Saved data entries
══════
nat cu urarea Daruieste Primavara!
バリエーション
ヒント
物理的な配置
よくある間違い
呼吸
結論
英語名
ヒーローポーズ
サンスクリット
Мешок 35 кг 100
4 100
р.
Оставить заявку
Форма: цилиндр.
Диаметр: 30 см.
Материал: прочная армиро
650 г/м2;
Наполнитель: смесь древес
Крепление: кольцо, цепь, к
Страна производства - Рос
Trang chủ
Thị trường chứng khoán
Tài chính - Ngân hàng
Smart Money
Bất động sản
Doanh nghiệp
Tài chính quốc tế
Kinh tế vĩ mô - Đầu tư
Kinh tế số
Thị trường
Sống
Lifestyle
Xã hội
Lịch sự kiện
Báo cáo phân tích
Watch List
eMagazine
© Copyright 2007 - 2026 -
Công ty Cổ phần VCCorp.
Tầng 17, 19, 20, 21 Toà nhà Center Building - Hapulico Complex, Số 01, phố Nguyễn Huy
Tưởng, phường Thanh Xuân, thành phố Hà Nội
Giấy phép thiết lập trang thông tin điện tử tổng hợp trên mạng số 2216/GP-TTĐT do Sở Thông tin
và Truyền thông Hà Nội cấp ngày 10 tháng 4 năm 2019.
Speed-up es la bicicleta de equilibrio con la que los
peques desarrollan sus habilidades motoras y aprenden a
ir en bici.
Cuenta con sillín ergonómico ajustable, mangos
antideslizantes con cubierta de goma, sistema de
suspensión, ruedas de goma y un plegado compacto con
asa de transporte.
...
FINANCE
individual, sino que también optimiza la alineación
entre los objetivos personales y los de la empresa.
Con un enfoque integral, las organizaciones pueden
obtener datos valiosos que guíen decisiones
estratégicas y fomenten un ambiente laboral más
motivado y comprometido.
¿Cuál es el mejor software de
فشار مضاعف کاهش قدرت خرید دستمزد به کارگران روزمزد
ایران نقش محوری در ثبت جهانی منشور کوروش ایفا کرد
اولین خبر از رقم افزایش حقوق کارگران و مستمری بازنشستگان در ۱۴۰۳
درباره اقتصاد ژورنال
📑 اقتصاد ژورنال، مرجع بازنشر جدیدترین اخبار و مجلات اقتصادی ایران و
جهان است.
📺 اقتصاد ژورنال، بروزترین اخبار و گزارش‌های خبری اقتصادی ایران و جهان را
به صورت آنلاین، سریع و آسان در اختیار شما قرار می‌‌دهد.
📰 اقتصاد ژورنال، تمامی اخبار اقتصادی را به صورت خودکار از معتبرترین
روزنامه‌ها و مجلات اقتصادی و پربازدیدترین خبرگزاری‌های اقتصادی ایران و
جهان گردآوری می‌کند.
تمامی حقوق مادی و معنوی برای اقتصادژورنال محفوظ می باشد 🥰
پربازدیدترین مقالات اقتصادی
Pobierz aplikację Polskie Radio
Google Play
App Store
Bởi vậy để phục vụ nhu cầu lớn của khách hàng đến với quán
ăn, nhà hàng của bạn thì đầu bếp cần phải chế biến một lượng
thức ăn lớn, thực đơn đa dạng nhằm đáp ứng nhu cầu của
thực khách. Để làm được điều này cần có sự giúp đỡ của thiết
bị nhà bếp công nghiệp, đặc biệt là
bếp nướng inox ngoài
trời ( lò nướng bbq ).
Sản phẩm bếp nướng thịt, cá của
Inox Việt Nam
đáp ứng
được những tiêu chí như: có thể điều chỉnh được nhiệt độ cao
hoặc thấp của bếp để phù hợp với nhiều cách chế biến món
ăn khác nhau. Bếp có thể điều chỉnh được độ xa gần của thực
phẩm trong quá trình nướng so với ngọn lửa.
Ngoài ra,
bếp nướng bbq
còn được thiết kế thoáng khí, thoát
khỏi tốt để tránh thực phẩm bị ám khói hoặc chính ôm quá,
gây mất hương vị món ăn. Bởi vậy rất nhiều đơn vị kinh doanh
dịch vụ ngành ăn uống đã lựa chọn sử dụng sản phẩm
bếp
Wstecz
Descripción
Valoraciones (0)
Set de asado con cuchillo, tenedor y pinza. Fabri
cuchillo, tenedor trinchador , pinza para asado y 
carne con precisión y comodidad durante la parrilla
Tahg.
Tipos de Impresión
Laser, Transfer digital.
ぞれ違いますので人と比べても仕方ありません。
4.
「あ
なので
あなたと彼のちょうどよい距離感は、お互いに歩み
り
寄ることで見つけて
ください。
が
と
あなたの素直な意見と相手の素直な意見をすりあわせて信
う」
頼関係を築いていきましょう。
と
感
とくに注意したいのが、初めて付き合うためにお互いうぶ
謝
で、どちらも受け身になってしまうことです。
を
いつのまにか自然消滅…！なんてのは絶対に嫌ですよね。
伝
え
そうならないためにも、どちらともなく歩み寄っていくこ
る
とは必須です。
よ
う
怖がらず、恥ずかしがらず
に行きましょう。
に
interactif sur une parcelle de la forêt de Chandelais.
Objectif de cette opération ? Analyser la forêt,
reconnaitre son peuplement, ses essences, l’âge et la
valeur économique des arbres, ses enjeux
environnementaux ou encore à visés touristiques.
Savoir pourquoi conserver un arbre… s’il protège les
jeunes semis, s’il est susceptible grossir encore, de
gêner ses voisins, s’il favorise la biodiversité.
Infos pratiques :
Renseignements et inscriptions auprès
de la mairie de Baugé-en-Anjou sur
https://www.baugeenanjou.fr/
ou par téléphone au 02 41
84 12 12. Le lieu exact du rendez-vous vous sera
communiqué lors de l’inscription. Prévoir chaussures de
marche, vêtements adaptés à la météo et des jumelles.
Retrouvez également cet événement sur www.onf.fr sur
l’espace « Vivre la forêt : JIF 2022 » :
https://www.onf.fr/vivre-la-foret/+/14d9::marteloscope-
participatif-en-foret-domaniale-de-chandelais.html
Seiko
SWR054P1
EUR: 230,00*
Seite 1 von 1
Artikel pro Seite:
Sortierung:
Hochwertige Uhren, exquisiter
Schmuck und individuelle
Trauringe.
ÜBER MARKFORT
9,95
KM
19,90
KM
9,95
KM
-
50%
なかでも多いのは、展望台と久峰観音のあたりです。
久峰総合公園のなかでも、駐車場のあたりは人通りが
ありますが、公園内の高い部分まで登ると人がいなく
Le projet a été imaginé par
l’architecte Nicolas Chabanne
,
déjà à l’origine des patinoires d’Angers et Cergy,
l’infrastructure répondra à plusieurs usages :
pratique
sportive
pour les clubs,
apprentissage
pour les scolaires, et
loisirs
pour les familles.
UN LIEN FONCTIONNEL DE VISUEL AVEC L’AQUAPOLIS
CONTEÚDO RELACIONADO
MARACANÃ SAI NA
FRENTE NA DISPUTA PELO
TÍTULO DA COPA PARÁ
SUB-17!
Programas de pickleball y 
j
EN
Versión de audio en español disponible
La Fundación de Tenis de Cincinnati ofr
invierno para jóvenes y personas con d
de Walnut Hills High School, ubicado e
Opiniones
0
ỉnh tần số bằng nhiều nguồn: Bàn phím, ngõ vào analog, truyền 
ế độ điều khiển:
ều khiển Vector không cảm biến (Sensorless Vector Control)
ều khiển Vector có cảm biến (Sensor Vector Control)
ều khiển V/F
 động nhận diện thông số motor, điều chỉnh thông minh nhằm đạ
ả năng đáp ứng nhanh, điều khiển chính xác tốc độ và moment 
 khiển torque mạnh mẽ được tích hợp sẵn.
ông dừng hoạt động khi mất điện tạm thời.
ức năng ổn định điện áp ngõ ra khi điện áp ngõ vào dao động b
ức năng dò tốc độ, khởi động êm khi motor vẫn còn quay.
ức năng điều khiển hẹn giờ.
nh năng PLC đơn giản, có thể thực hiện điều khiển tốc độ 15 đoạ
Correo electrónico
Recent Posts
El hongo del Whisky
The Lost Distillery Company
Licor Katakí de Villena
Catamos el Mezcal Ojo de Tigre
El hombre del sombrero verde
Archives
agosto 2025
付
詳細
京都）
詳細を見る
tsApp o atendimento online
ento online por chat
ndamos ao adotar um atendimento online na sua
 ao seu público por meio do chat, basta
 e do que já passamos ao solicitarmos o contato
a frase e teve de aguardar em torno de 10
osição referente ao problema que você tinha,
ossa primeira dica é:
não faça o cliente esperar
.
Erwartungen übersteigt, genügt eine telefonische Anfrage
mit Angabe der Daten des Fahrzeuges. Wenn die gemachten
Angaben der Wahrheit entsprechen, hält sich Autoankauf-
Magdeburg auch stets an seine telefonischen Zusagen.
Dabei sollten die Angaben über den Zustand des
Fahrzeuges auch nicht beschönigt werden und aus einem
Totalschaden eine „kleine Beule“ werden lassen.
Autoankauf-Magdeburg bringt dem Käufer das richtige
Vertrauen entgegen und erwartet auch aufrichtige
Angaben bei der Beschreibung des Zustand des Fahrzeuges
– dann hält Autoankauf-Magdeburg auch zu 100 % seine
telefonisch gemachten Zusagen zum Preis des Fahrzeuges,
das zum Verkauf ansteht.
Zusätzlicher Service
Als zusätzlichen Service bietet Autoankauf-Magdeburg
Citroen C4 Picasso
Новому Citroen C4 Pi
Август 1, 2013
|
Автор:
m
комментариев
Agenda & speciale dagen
══════
*What you will do*:
Count, and answer with the number only: how many lines of the data include the string "اخبار"?

*Task output*:
3